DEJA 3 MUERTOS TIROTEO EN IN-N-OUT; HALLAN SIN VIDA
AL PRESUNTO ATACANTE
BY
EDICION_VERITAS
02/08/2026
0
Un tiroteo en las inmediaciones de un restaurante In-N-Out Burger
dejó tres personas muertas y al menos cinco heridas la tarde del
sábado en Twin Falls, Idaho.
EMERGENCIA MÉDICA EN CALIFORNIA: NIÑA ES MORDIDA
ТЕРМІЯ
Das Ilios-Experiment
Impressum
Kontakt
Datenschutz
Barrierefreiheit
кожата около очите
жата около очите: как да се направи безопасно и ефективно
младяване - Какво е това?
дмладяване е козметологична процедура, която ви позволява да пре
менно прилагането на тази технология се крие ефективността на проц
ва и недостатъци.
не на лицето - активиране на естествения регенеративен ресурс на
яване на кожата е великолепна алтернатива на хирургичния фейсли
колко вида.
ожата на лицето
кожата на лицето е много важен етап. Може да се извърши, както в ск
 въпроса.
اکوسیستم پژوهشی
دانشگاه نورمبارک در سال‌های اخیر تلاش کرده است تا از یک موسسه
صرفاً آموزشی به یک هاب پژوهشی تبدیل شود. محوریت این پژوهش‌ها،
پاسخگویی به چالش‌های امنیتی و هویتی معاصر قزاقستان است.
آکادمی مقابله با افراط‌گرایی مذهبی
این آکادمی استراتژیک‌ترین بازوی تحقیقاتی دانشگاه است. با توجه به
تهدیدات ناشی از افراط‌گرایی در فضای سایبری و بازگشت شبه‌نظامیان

--*--

What is being asked
Write out exactly the lines from the line with "колко вида." to the close of the listing above, including both of those lines.

Exercise answer
колко вида.
ожата на лицето
кожата на лицето е много важен етап. Може да се извърши, както в ск
 въпроса.
اکوسیستم پژوهشی
دانشگاه نورمبارک در سال‌های اخیر تلاش کرده است تا از یک موسسه
صرفاً آموزشی به یک هاب پژوهشی تبدیل شود. محوریت این پژوهش‌ها،
پاسخگویی به چالش‌های امنیتی و هویتی معاصر قزاقستان است.
آکادمی مقابله با افراط‌گرایی مذهبی
این آکادمی استراتژیک‌ترین بازوی تحقیقاتی دانشگاه است. با توجه به
تهدیدات ناشی از افراط‌گرایی در فضای سایبری و بازگشت شبه‌نظامیان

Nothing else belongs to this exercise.